Born in Fauquier County, Virginia on September 24, 1755, John Marshall became one of the most influential leaders of his time. As a young boy, Marshall was influenced and encouraged by his father's friend, George Washington. Marshall went on to serve in the Continental Army first as a lieutenant and then as captain. Enduring the hardships of the winter at Valley Forge, Marshall's admiration of Washington grew as did his resolve to help shape what was to become the new nation of the United States.
Marshall briefly studied law with George Wythe at the College of William and Mary before being admitted to the bar. It was during this time that he met Mary Willis Ambler Marshall who would become his beloved wife. Soon after, Marshall moved to Richmond where he served in the Virginia House of Delegates. It was not long until John Marshall was known for his fairness, his belief in a strong Federal government, and his acute intellect. These characteristics made him a leading member of the law community in Richmond and prompted John Adams to call on Marshall to serve his country.
In 1797, President John Adams convinced John Marshall to serve as an envoy in the XYZ Affair. Upon returning , Adams offered Marshall a seat on the Supreme Court.
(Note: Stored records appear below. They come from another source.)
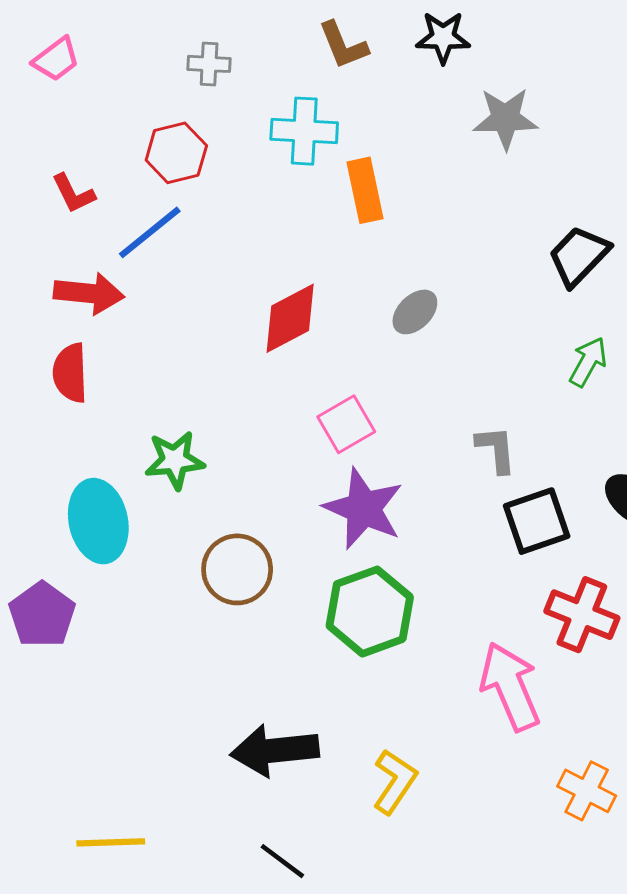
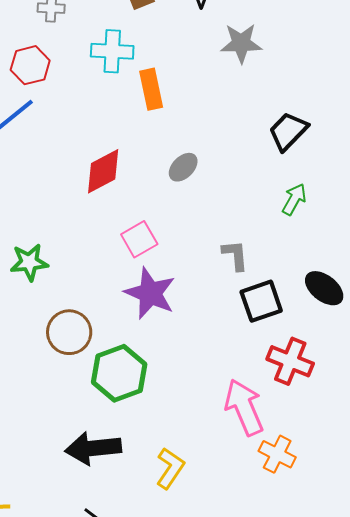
green hexagon: (370, 612) -> (119, 373), moved
orange cross: (587, 791) -> (277, 454), moved

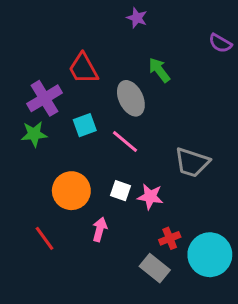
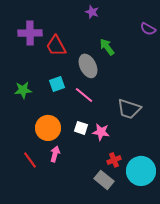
purple cross: (45, 98) -> (30, 33), moved, turned 30
pink arrow: (100, 229) -> (55, 154), moved

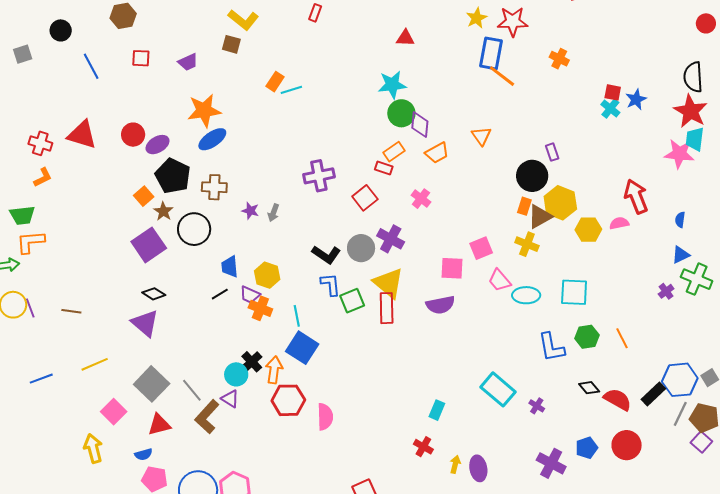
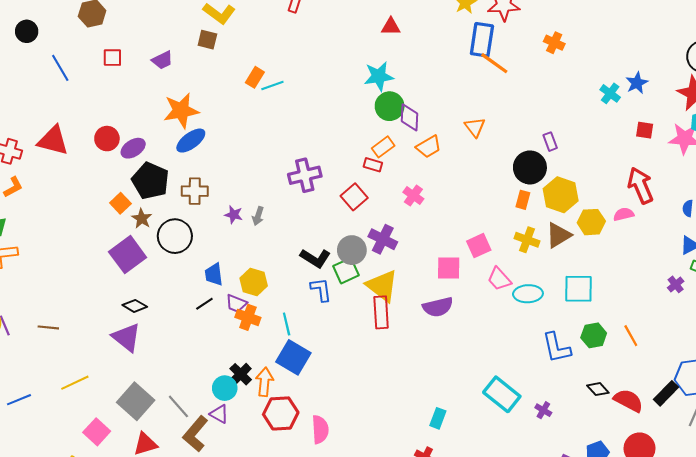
red square: (613, 92) -> (645, 130), moved
brown triangle: (540, 217) -> (558, 235), moved
green square: (352, 301) -> (346, 271), moved

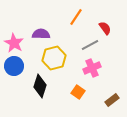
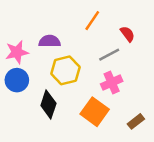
pink star: (14, 43) -> (17, 52), turned 30
orange square: (78, 92) -> (95, 112), size x1.6

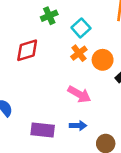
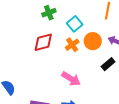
red diamond: (27, 50) -> (43, 42), moved
orange circle: (103, 60) -> (93, 41), moved

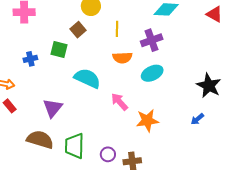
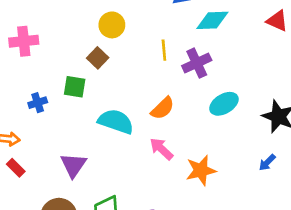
yellow line: (117, 29) -> (164, 50), moved
orange semicircle: (122, 58) -> (163, 108), moved, turned -36
cyan ellipse: (152, 73) -> (224, 104), moved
Marshall chose instead to serve in the U. S. House of Representatives in 1799. In 1800, Marshall was appointed to the post of Secretary of State and by 1801 President Adams appointed Marshall as Chief Justice of the Supreme Court.
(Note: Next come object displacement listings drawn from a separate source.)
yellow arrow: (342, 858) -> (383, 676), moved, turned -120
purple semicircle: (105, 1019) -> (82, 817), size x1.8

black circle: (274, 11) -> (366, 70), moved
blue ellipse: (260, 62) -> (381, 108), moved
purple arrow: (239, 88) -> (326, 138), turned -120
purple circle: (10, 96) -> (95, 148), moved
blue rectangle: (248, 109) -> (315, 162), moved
Marshall served as Chief Justice for thirty-four years. The influence of his decisions did much to strengthen the judicial branch of government. Many scholars hold that Marshall was the founder of Constitutional law and judicial precedent. His decision in Marbury vs. Madison in 1803 declared the power of the Supreme Court to invalidate an act of Congress if it that act was in conflict with the Constitution.
In two cases, McCulloch vs. the State of Maryland, and Gibbons vs. Ogden, the rulings of the Supreme Court gave the Judiciary power to set aside state legislative acts if they were in conflict with the federal Constitution. The Supreme Court, under the guidance of Marshall, also ruled that the judiciary could reverse a decision of the state court. These decisions are still reflected in the work of the Supreme Court today.
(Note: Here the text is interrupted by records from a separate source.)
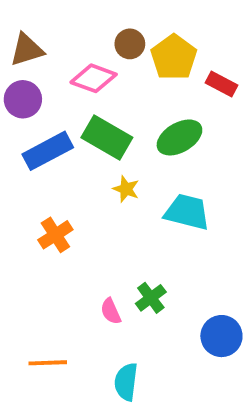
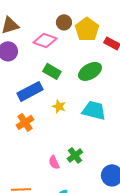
green rectangle: (107, 137) -> (52, 71), size x0.7
blue rectangle: (48, 151) -> (30, 91), moved
yellow star: (126, 189) -> (59, 106), moved

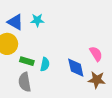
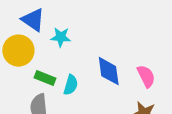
cyan star: (37, 20) -> (61, 37), moved
blue diamond: (76, 68) -> (109, 71), moved

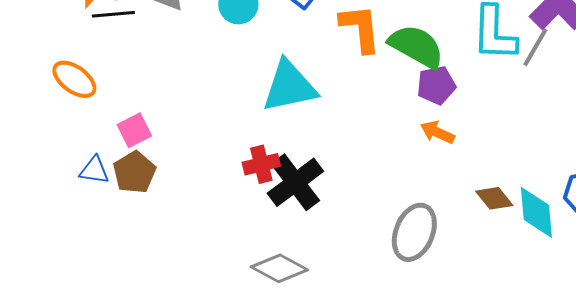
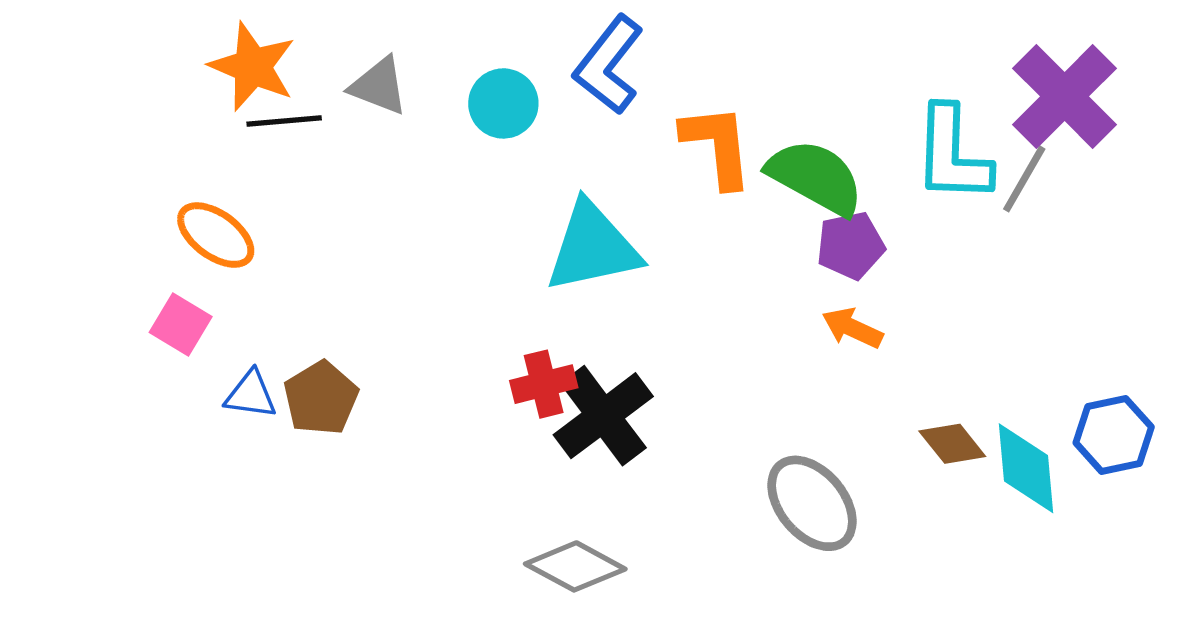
pink square: (134, 130) -> (181, 324), moved, turned -32
gray ellipse: (414, 232) -> (812, 503), turned -62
Marshall's strict reading of the Constitution brought him into conflict with the Republicans. Chief among his opponents was President Thomas Jefferson. Though the two men were cousins, Marshall and Jefferson were continually in conflict. Marshall believed that a strong Federal government was necessary to ensure that the government would meet the needs of all the people. Jefferson, on the other hand, believed that the power of government should remain in the hands of the states. Marshall and Jefferson also took opposing positions at the trial of Aaron Burr in 1806-1807.John Marshall died in 1835 in Philadelphia. His body was brought back to Richmond and laid next to that of his "dearest Polly" in Shockoe Valley Cemetery. His passing was mourned by the nation, but his legacy remains.